Aside from dealing with our own loneliness and lack of connection with other adults, there are some really practical reasons why caregivers do not want to isolate themselves.
  • If a caregiver gets hurt in the home and cannot get to the phone for help, the person with dementia will not be able to help them. If you are unconscious or bleeding and cannot help yourself, you need to know that someone will check on you each day.
  • Depression and anxiety over the future can cause both of you to experience a loss of quality of life. 
  • You might lose your ability to see changes in your loved one's condition because you are there everyday.
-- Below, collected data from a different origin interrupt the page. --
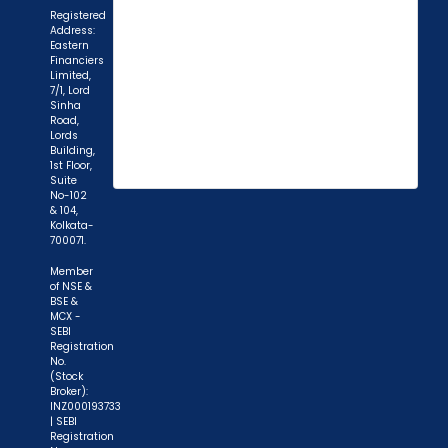
Registered
Address:
Eastern
Financiers
Limited,
7/1, Lord
Sinha
Road,
Lords
Building,
1st Floor,
Suite
"Prevent Unauthorized Transactions in your
No-102
& 104,
demat account -> Update your Mobile Number
Kolkata-
with your Depository Participant. Receive alerts
700071.
on your Registered Mobile for all debit and other
Member
important transactions in your demat account
of NSE &
BSE &
directly from NSDL / CDSL on the same day.
MCX -
issued in the interest of investors."
SEBI
Registration
No.
"KYC is one-time exercise while dealing in
(Stock
Broker):
securities markets - once KYC is done through a
INZ000193733
SEBI registered intermediary (broker, DP, Mutual
| SEBI
Registration
Fund etc.), you need not undergo the same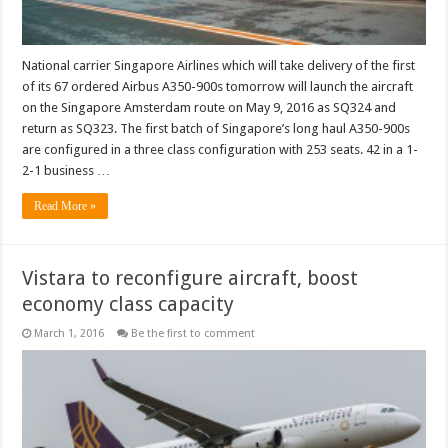
National carrier Singapore Airlines which will take delivery of the first
of its 67 ordered Airbus A350-900s tomorrow will launch the aircraft
on the Singapore Amsterdam route on May 9, 2016 as SQ324 and
return as SQ323. The first batch of Singapore’s long haul A350-900s
are configured in a three class configuration with 253 seats. 42 in a 1-
2-1 business …
Read More »
Vistara to reconfigure aircraft, boost
economy class capacity
March 1, 2016
Be the first to comment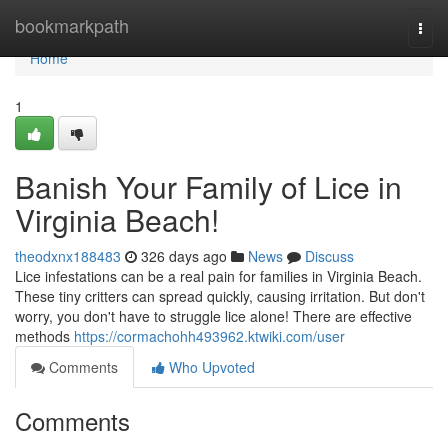
Home
bookmarkpath
Togg
navi
Home
1
Banish Your Family of Lice in
Virginia Beach!
theodxnx188483
326 days ago
News
Discuss
Lice infestations can be a real pain for families in Virginia Beach.
These tiny critters can spread quickly, causing irritation. But don't
worry, you don't have to struggle lice alone! There are effective
methods
https://cormachohh493962.ktwiki.com/user
Comments
Who Upvoted
Comments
Another person, a neighbor or family member, who comes in once a week can pick up on something you might not have noticed. 
  • Caregivers can get set into a routine that is no longer working effectively, but it's difficult to see that without anyone from the outside who can look in and give an objective point of view.
What To Do

Types of dementia
Pets are a great comfort to
people who are lonely.
  • Caregiver buddy system - find another caregiver who you can talk to.
  • Reach out to community networks such as a church or non-profit who can offer respite for you and companionship for your loved one.
  • Schedule regular doctor appointments so a medical professional can assess both of you and help you see signs of stress before they become overwhelming.
  • Have a regular schedule of some activity where you are expected, so if you do not show up, your absence can alert others that something might be wrong.
  • Have the newspaper delivered daily, even if you don't read it. Neighbors notice a pileup of newspapers
  • If you notice that an elderly or ill neighbor has not gone out food shopping, collected mail or put trash out, check on the person.
Being a caregiver presents many challenges, such as avoiding burn out. Avoiding isolation is key to keeping yourself healthy and able to face each day and the challenges it will bring. It can be hard and our natural inclination is to not want to bother other people or ask for help. Your health care professional should be able to put you in touch with a social worker who can make suggestions and give you the contact numbers for resources in your area that can help you and your loved one maintain your quality of life.